Everything in R is an object, there are five basic or “atomic” classes of objects. The most basic object is a vector, it can contain objects of the same class only, the one exception is a list, which is represented as a vector but can contain different classes and indeed that’s usually how lists are used.

Objects

  • character
  • numeric (real numbers)
  • integer
  • complex (3 - 4i)
  • logical (True/False)

Numbers are double precision real numbers. If needed to specify an integer we should use the L suffix. There are a couple of special numbers, Inf and NaN which stand for Infinite and Not A Number.

Objects in R can have attributes

  • name, dimnames
  • dimensions (matrices, arrays)
  • class

Vectors

The c() function is used to create vectors.

x <- c(1, 3, 4, 7)
x <- vector("numeric", lenght=2)

When different objects are mixed in a vector, coercion occurs so that every element in the vector is of the same class. Objects can be explicitly coerced using the as.* function. If non-sense coercion is tried the result is NA.

x <- 0:6
class(x)
as.numeric(x)
as.logical(x)
as.character(x)

Lists

Lists are very important in R, the element in a list are enclosed in double square brackets and can be accesed by their index in the list.

x <- list(1, "a", TRUE)
[[2]]
[2] "a"

Matrices

Special vetor in R with a dimension attribute which is itself an integer vector of lenght 2 (nrow, ncol).

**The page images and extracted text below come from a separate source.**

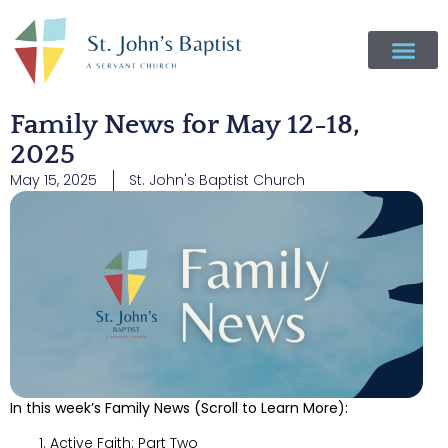
Family News for May 12-18,
2025
May 15, 2025
St. John's Baptist Church
In this week’s Family News (Scroll to Learn More):
Active Faith: Part Two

Matrices are constructed column-wise.

m <- matrix(nrow = 2, ncol = 3)
dim(m)
attributes(m)

Matrices can also be created directly from vectors by adding a dimension attribute.

m <- 1:10
dim(m) <- c(2,5)

Binding can be used to create matrices also by using the functions cbind() and rbind()

x <- 1:3
y <- 10:12
cbind(x,y)
rbind(x,y)

Factors

Are used to represent categorical data, can be ordered or unordered. One can think a factor as an integer vector where each integer has a label. Using factors with labels is better than using integers because factors al self-described.

The order of the labels can be set using the levels argument, this can be important for linear modeling.

x <- factor(c("yes", "yes", "no", "yes", "no"), levels = c("yes", "no"))
table(x)
unclass(x)
attr(,"levels")

Missing values

Missing values are denoted by NA or NaN fr undefined mathematical operations. NA values can have a class also, so there are integer NA, character NA, etc. A NaN value is also an NA value, but not the opposite.

x <- c(1, 2, NA, 10, 3)
is.na(x)
is.nan(x)

Data frames

Are used to store tabular data, they are represented as a special list has to have the same length. Each element can be thought of as a column and the length of each element of the list is the number of rows. Unlike matrices, data frames can store different classes of objects in each column. Data frames have a special attribute called row.names

x <- data.frame(foo = 1:4, bar = c(T, T, F, F))
x
nrow(x)
ncol(x)

Names

R objects can have names, which is useful for writing readable code.

x <- 1:3
names(x)
x
names(x) <- c("foo", "bar", "norf")
x
x <- list(a = 1, b = 2, c = 3)
x
m <- matrix(1:4, nrow = 2, ncol = 2)
dimnames(m) <- list(c("a", "b"), c("c", "d"))
m

EOF